[Supplied information]
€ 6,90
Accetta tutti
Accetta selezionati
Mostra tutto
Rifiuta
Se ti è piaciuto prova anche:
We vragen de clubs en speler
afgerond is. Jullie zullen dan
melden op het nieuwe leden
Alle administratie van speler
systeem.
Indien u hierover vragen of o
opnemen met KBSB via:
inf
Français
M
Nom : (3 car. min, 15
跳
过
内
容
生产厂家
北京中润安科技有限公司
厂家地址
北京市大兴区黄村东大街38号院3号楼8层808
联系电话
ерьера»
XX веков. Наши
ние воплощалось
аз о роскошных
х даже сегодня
[/Supplied information]
[Supplied information]
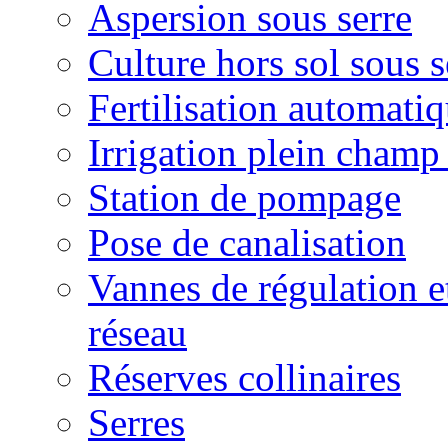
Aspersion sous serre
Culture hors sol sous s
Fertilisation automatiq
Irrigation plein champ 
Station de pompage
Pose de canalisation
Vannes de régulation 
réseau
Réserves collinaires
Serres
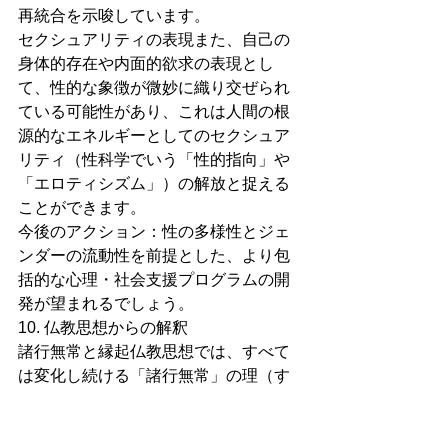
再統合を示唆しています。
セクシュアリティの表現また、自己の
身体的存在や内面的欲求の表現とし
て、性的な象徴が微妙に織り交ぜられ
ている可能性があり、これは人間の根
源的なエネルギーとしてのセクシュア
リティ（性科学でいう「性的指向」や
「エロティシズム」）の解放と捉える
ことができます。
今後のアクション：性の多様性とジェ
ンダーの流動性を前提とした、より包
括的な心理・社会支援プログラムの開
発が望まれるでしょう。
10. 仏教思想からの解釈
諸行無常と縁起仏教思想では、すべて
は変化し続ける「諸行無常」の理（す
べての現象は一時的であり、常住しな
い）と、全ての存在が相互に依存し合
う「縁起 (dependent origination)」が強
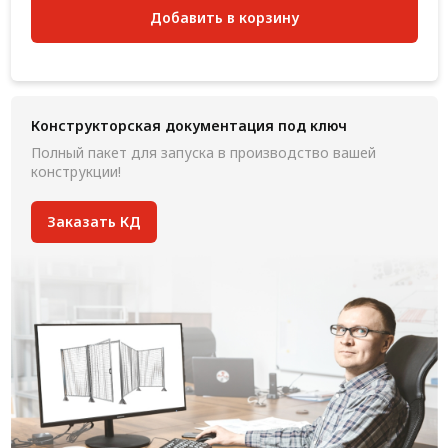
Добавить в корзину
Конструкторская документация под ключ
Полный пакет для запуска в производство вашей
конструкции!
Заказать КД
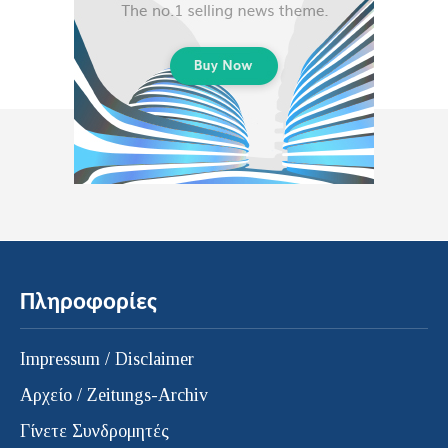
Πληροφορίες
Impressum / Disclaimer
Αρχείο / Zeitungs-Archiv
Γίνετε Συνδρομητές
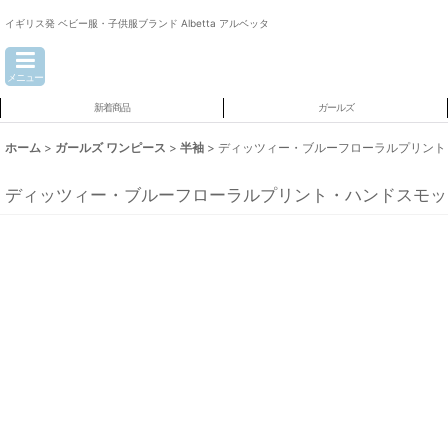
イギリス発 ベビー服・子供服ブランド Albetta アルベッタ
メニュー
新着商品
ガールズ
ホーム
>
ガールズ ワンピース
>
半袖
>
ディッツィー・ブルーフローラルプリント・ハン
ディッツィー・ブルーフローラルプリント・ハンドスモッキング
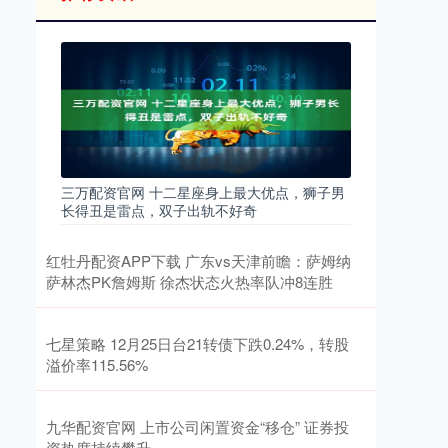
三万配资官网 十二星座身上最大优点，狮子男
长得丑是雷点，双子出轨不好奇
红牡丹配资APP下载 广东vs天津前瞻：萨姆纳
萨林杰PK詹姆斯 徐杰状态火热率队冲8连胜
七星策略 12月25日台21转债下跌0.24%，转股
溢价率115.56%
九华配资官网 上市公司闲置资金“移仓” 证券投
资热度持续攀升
[/Supplied information]
__What the task requires__.
When you reach the line containing "ている可能性があり、これは人間の根" in the entries above, begin restating word for word, and stop once the line containing "Impressum / Disclaimer" has been given. Omit the pictures.

__Task solution__.
ている可能性があり、これは人間の根
源的なエネルギーとしてのセクシュア
リティ（性科学でいう「性的指向」や
「エロティシズム」）の解放と捉える
ことができます。
今後のアクション：性の多様性とジェ
ンダーの流動性を前提とした、より包
括的な心理・社会支援プログラムの開
発が望まれるでしょう。
10. 仏教思想からの解釈
諸行無常と縁起仏教思想では、すべて
は変化し続ける「諸行無常」の理（す
べての現象は一時的であり、常住しな
い）と、全ての存在が相互に依存し合
う「縁起 (dependent origination)」が強
Добавить в корзину
Конструкторская документация под ключ
Полный пакет для запуска в производство вашей
конструкции!
Заказать КД
Πληροφορίες
Impressum / Disclaimer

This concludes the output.